• **WHAT YOU ARE ASKED TO DO**
Skip the pictures. Transcribe the rest of the data below without changing a word.

• **DATA FOR THIS TASK**
┄┄┄┄┄┄

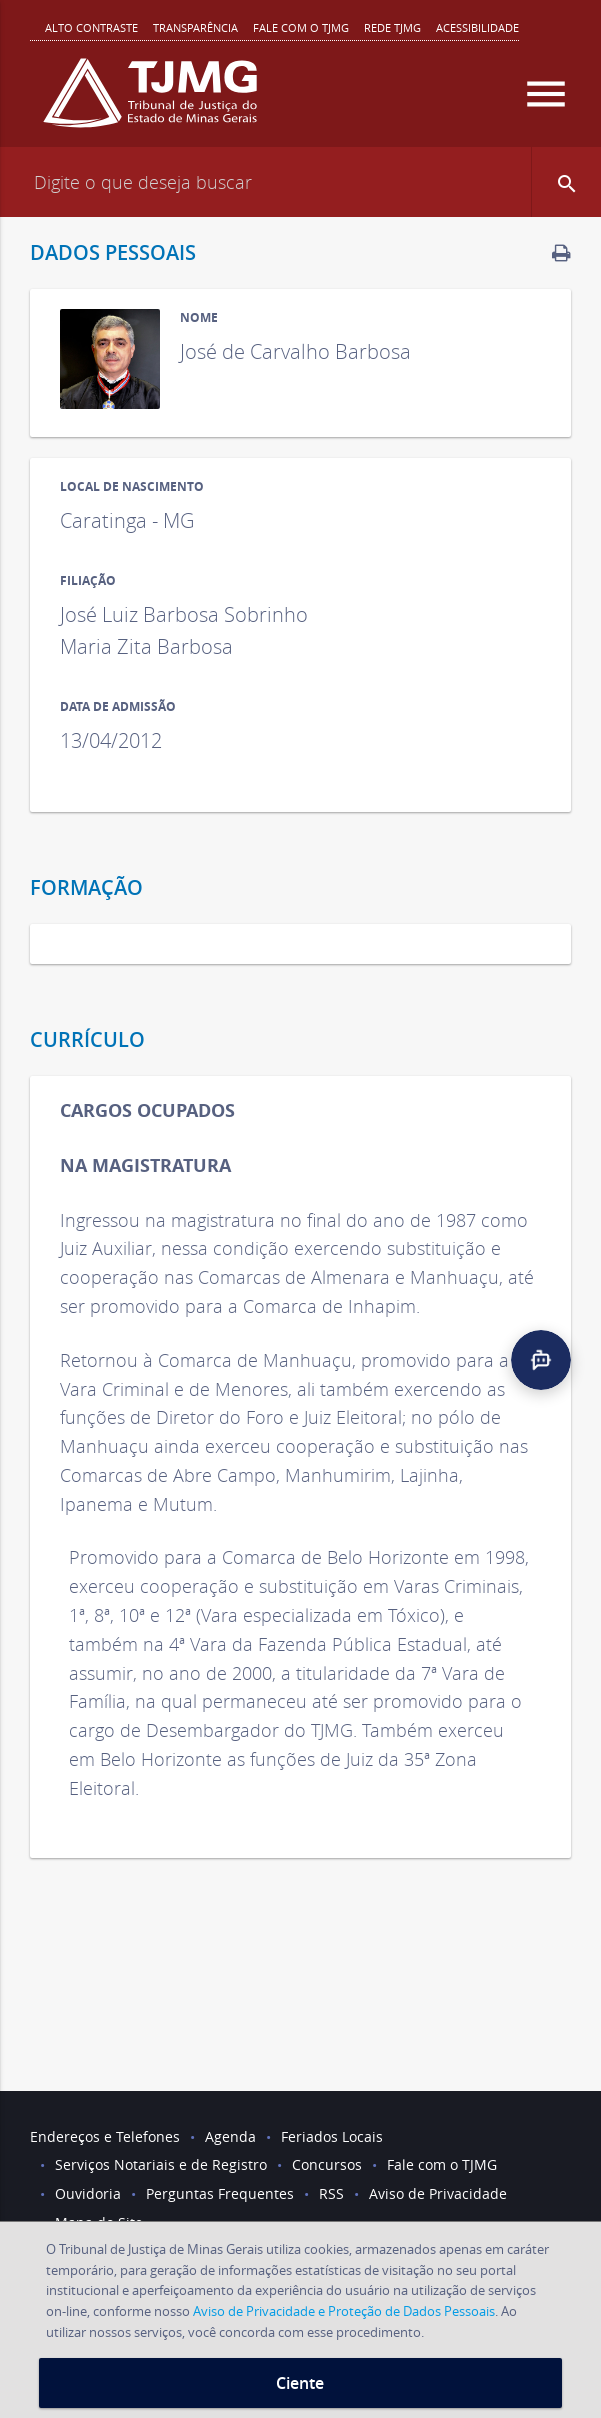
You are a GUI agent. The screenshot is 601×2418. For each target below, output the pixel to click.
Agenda (230, 2136)
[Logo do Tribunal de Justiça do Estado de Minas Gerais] (150, 101)
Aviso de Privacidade (438, 2193)
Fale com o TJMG (301, 27)
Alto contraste (91, 27)
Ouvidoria (88, 2193)
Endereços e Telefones (105, 2136)
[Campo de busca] (300, 182)
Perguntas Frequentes (220, 2193)
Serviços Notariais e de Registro (161, 2164)
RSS (331, 2193)
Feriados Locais (332, 2136)
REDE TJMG (392, 27)
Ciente (300, 2383)
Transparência (195, 27)
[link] (561, 252)
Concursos (327, 2164)
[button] (566, 182)
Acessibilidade (477, 27)
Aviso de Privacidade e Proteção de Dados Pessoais (344, 2311)
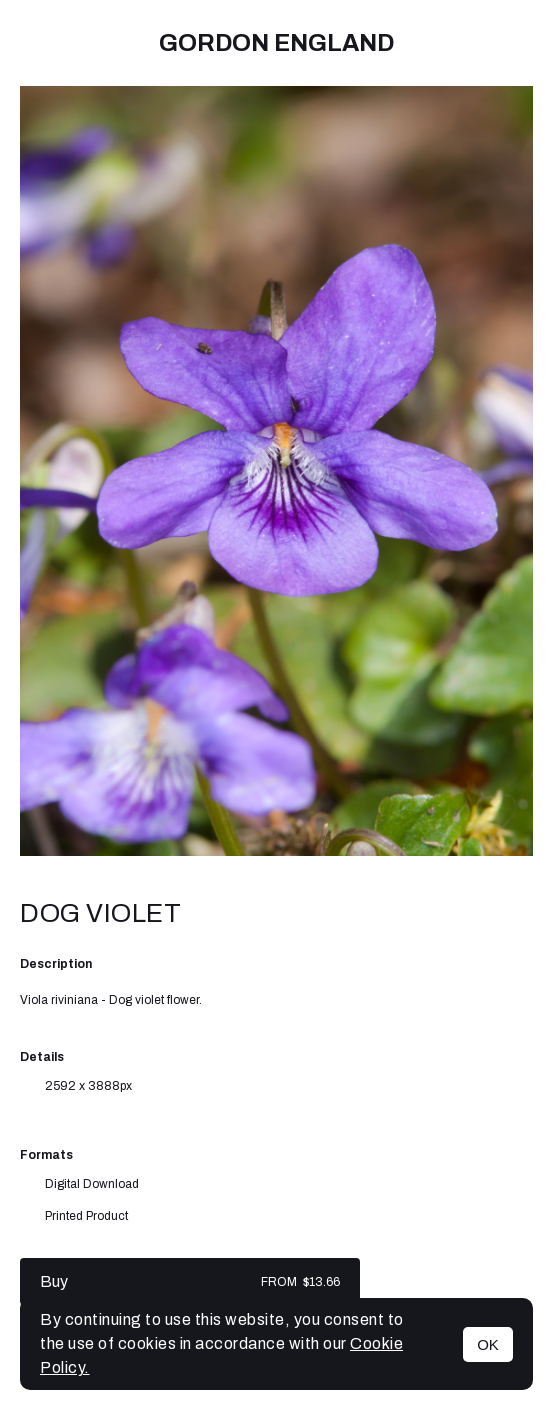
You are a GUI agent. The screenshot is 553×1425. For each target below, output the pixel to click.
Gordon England (276, 43)
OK (488, 1344)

┄┄┄┄┄┄

• **OUTPUT FOR THIS TASK**
You are a GUI agent. The screenshot is 601×2418. For each target below, output the pixel to click.
Agenda (230, 2136)
[Logo do Tribunal de Justiça do Estado de Minas Gerais] (150, 101)
Aviso de Privacidade (438, 2193)
Fale com o TJMG (301, 27)
Alto contraste (91, 27)
Ouvidoria (88, 2193)
Endereços e Telefones (105, 2136)
[Campo de busca] (300, 182)
Perguntas Frequentes (220, 2193)
Serviços Notariais e de Registro (161, 2164)
RSS (331, 2193)
Feriados Locais (332, 2136)
REDE TJMG (392, 27)
Ciente (300, 2383)
Transparência (195, 27)
[link] (561, 252)
Concursos (327, 2164)
[button] (566, 182)
Acessibilidade (477, 27)
Aviso de Privacidade e Proteção de Dados Pessoais (344, 2311)
You are a GUI agent. The screenshot is 553×1425. For each target below, output the pixel to click.
Gordon England (276, 43)
OK (488, 1344)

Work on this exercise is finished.